Нет, дворец не мой, Марья Игнатьевна, и мне он, конечно, ни к чему. Вот, если бы хоть эта сакля была моя, это было бы уже недурно, да вот, видите, меня из нее погнали. Не в этом дело! - разгорячившись говорил Иван Васильевич. Хвастайте тем, что действительно есть. Войну мы выиграем, это так, честь и слава. Показали, что можно обходиться без банкиров, спекулянтов, биржевиков, тоже честь и слава. Правда, для этого пришлось создать во сто раз больше чекистов, чем прежде было мошенников, но я понимаю, это достижение, оно имеет историческое значение, хвастайте, далее привирайте, это так. А вот об искусстве вам лучше не говорить и о духовной культуре тоже: они невозможны при таком нечеловеческом гнете. Россия глупеет, Марья Игнатьевна! Ах, как поглупела Россия! Мне иногда кажется, что в ней теперь живет какой-то другой народ, а мой старый вымер. Что ж, были на наших местах какие-то древляне или там скифы, и кровь у них была наша, и биологические признаки наши, а на нас ведь они все-таки походили мало. Так и теперь, порою я думаю, народилось новое племя, в некоторых отношениях наверное очень хорошее, но другое и грубое племя, Марья Игнатьевна, ведущее грубую жизнь, грубеющее с каждым днем, все более безнадежно... Разве возможно искусство при нашем зверином быте! У нас ничего духовного нет и быть не может! - сказал Иван Васильевич и подумал, что прежде не сказал бы этого даже ей, хотя знал твердо, что она не донесет. "Видно, у нас надо заболеть раком, чтобы вслух говорить правду..."

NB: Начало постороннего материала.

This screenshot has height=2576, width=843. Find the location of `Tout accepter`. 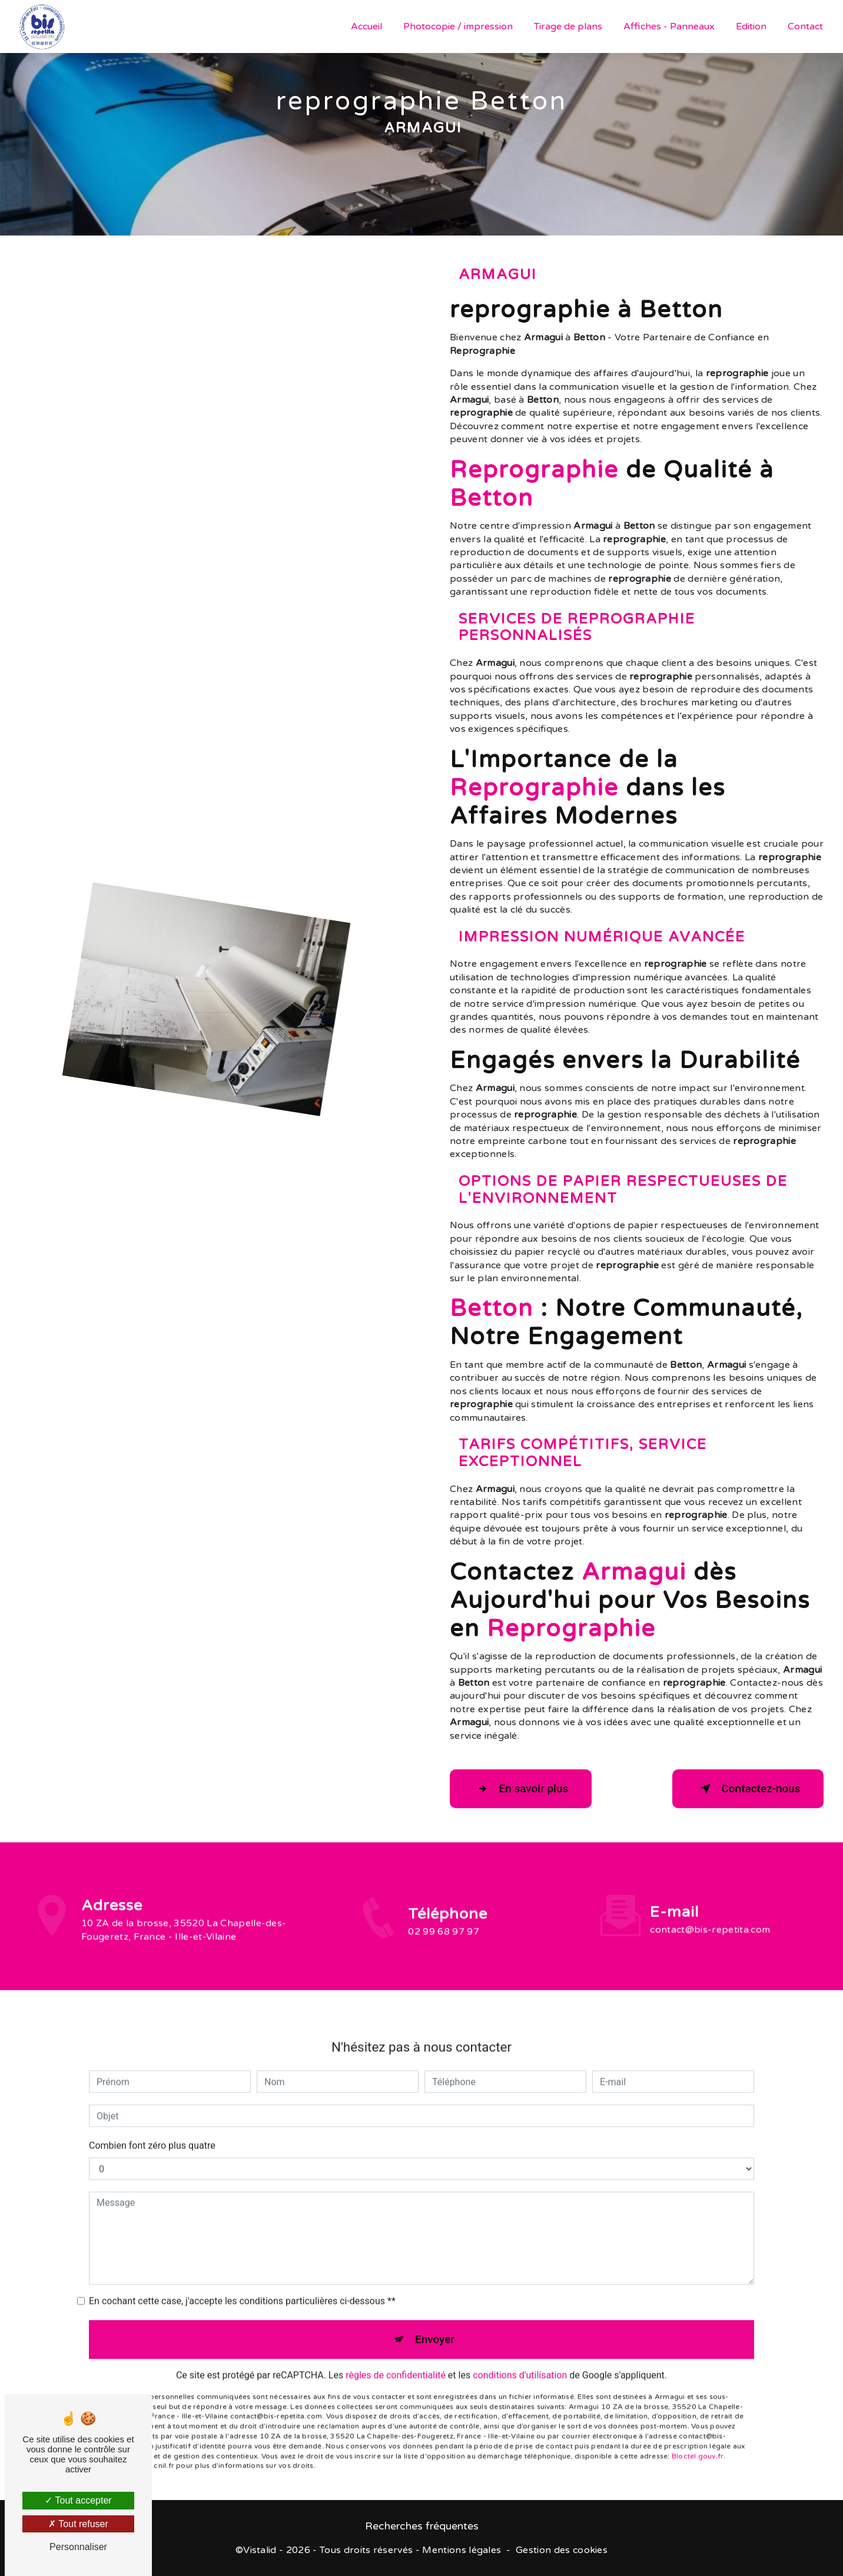

Tout accepter is located at coordinates (78, 2500).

- Сказал! - изумленно заметила Марья Игнатьевна, в самом деле очень недовольная. - По вашему, что Воронцовы покровительствовали искусству! Справились бы вы об этом у Пушкина, он как раз хорошо знал этого князя. Или вам жаль Воронцовских латифундий?
- Нет, вы меня не поняли. Зачем мне "латифундии"? Слава Богу что их отобрали. Вы думаете, я им этого не прощаю? Нет, нет, не заблуждайтесь.